La clef de l’énigme, sans en dire trop, repose sur le fonctionnement du langage, et compare la religion à un virus neurolinguistique où les prêtres seraient capables de « hacker » le
cerveau humain. Le cerveau est alors infecté de la même manière que peut l'être un ordinateur.
Et c’est là où Neal Stephenson est costaud, car il réussit à construire une théorie qui parait crédible, et surtout il est évident à le lire qu’il s’est beaucoup documenté sur les mythes
sumériens et la linguistique pour en arriver là.
Le hic, c’est que les explications qui en découlent se révèlent alors très longues à lire et difficile à assimiler pour qui a peu de connaissances dans ce domaine (mais bon, rien n’empêche de
squeezer ces paragraphes, une version simplifiée de la théorie est présentée un peu plus loin dans le livre et là on comprend mieux).

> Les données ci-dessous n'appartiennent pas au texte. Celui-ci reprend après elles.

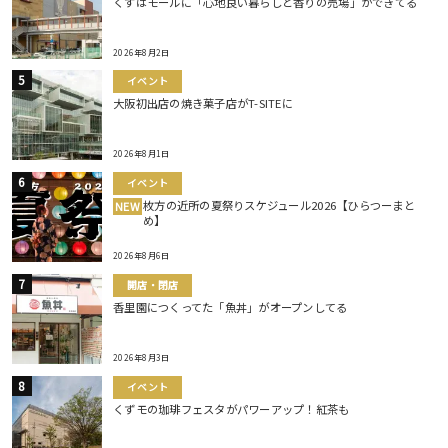
くずはモールに「心地良い暮らしと香りの売場」ができてる
2026年8月2日
イベント
大阪初出店の焼き菓子店がT-SITEに
2026年8月1日
イベント
枚方の近所の夏祭りスケジュール2026【ひらつーまと
NEW
め】
2026年8月6日
開店・閉店
香里園につくってた「魚丼」がオープンしてる
2026年8月3日
イベント
くずモの珈琲フェスタがパワーアップ！紅茶も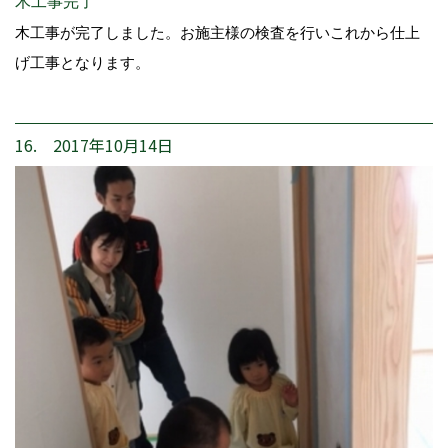
木工事完了
木工事が完了しました。お施主様の検査を行いこれから仕上
げ工事となります。
16. 2017年10月14日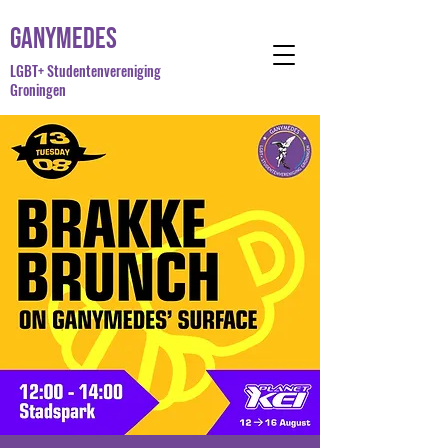
Ganymedes
LGBT+ Studentenvereniging
Groningen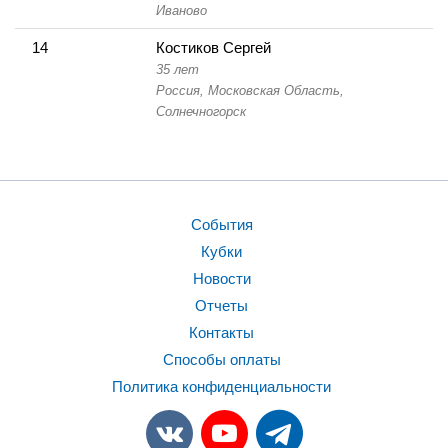
Иваново
14
Костиков Сергей
35 лет
Россия, Московская Область,
Солнечногорск
События
Кубки
Новости
Отчеты
Контакты
Способы оплаты
Политика конфиденциальности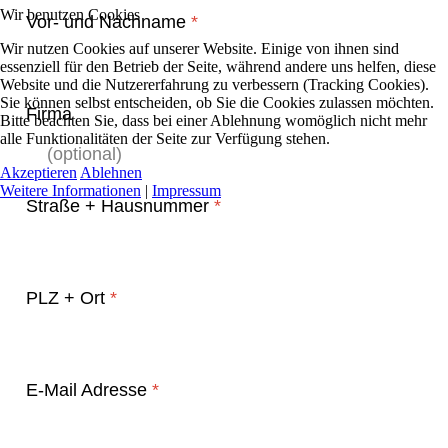
Wir benutzen Cookies
Vor- und Nachname
*
Wir nutzen Cookies auf unserer Website. Einige von ihnen sind
essenziell für den Betrieb der Seite, während andere uns helfen, diese
Website und die Nutzererfahrung zu verbessern (Tracking Cookies).
Sie können selbst entscheiden, ob Sie die Cookies zulassen möchten.
Firma
Bitte beachten Sie, dass bei einer Ablehnung womöglich nicht mehr
alle Funktionalitäten der Seite zur Verfügung stehen.
Akzeptieren
Ablehnen
Weitere Informationen
|
Impressum
Straße + Hausnummer
*
PLZ + Ort
*
E-Mail Adresse
*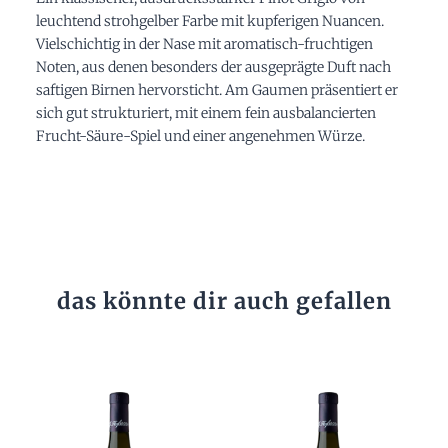
leuchtend strohgelber Farbe mit kupferigen Nuancen.
Vielschichtig in der Nase mit aromatisch-fruchtigen
Noten, aus denen besonders der ausgeprägte Duft nach
saftigen Birnen hervorsticht. Am Gaumen präsentiert er
sich gut strukturiert, mit einem fein ausbalancierten
Frucht-Säure-Spiel und einer angenehmen Würze.
das könnte dir auch gefallen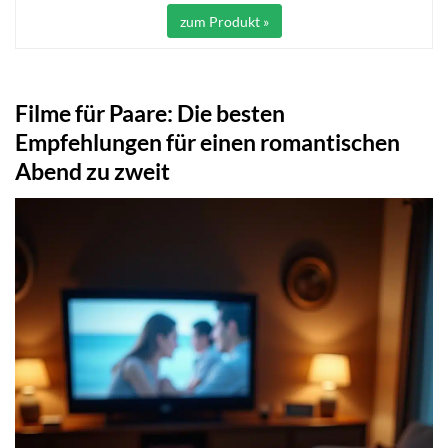
zum Produkt »
Filme für Paare: Die besten
Empfehlungen für einen romantischen
Abend zu zweit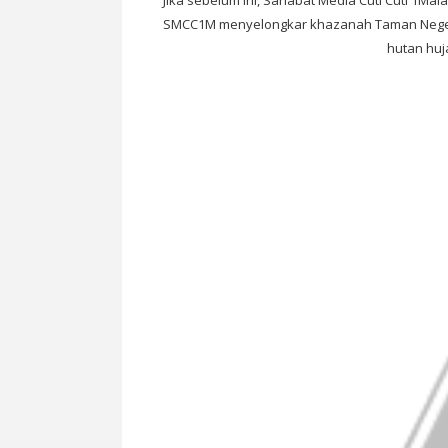
“Jika sebelum ini, Sahabat Media Cuti Cuti 1Mal
SMCC1M menyelongkar khazanah Taman Negeri
hutan huja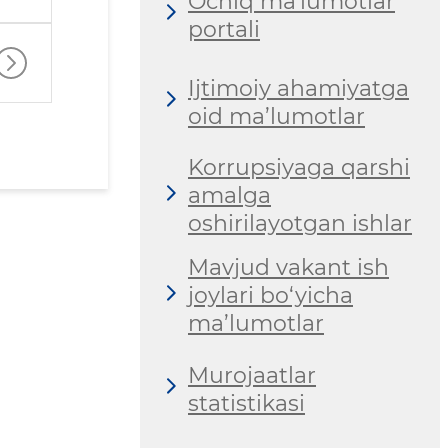
Ochiq maʼlumotlar
portali
Ijtimoiy ahamiyatga
oid ma’lumotlar
Korrupsiyaga qarshi
amalga
oshirilayotgan ishlar
Mavjud vakant ish
joylari bo‘yicha
ma’lumotlar
Murojaatlar
statistikasi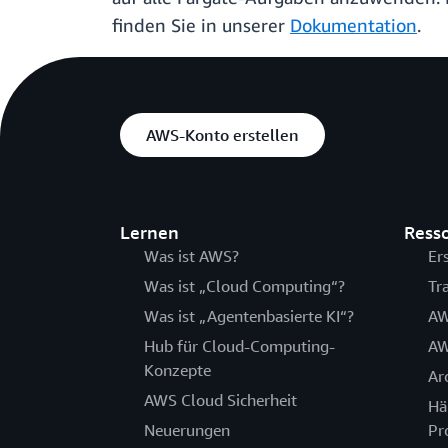
finden Sie in unserer
Dokumentation
.
AWS-Konto erstellen
Lernen
Ress
Was ist AWS?
Er
Was ist „Cloud Computing“?
Tr
Was ist „Agentenbasierte KI“?
AW
Hub für Cloud-Computing-
AW
Konzepte
Ar
AWS Cloud Sicherheit
Hä
Neuerungen
Pr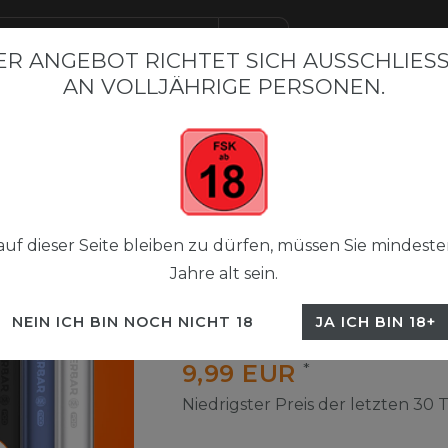
R ANGEBOT RICHTET SICH AUSSCHLIESSL
N VOLLJÄHRIGE PERSONEN.
BAR BESTSELLER
FLERBAR M
FLERBAR NICSALT LIQUI
 Pods 2+1
Flerbar Pods Paket
uf dieser Seite bleiben zu dürfen, müssen Sie mindeste
Jahre alt sein.
Flerbar Pods 2+1
NEIN ICH BIN NOCH NICHT 18
JA ICH BIN 18+
UVP 29,70 €
9,99 EUR
*
Niedrigster Preis der letzten 30 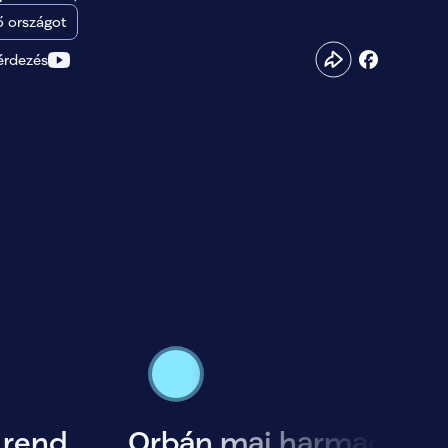
 országot
érdezés
 rend,
Orbán mai harmadosztá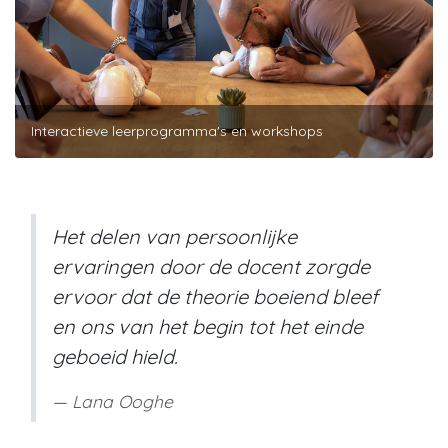
Interactieve leerprogramma's en workshops
Het delen van persoonlijke
ervaringen door de docent zorgde
ervoor dat de theorie boeiend bleef
en ons van het begin tot het einde
geboeid hield.
Lana Ooghe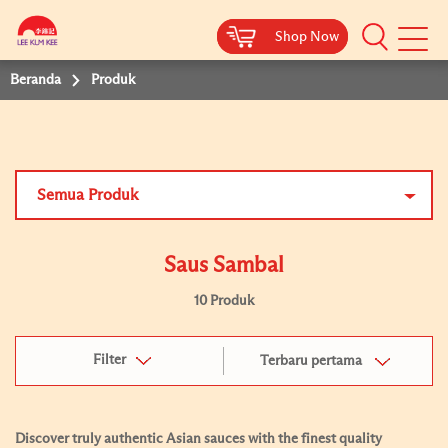
Shop Now
Shop Now
Beranda
Produk
Semua Produk
Saus Sambal
10 Produk
Filter
Terbaru pertama
Discover truly authentic Asian sauces with the finest quality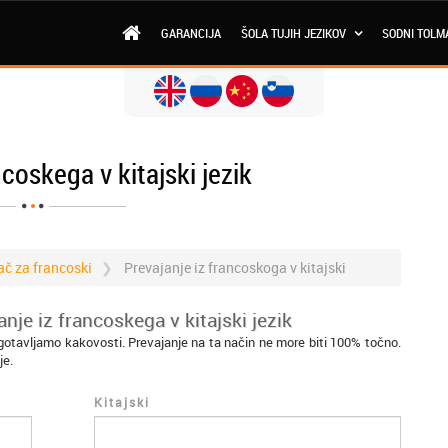
GARANCIJA
ŠOLA TUJIH JEZIKOV
SODNI TOLM
ncoskega v kitajski jezik
ač za francoski
Prevajanje iz francoskoga v kitajski
nje iz francoskega v kitajski jezik
agotavljamo kakovosti. Prevajanje na ta način ne more biti 100% točno.
je.
Kitajski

En bref, malgré ces quelques passages théoriques un peu longs, ce roman est excellent à la fois par son univers virtuel qui en fait un roman cyberpunk, par son univers réel qui en fait une
critique de la société américaine (le mode de fonctionnement du résidu de gouvernement des Etats-Unis (les Feds) est du pur délire), par son humour, par son suspens et aussi par l’aspect fouillé
et documenté de la trame de fond de l’enquête.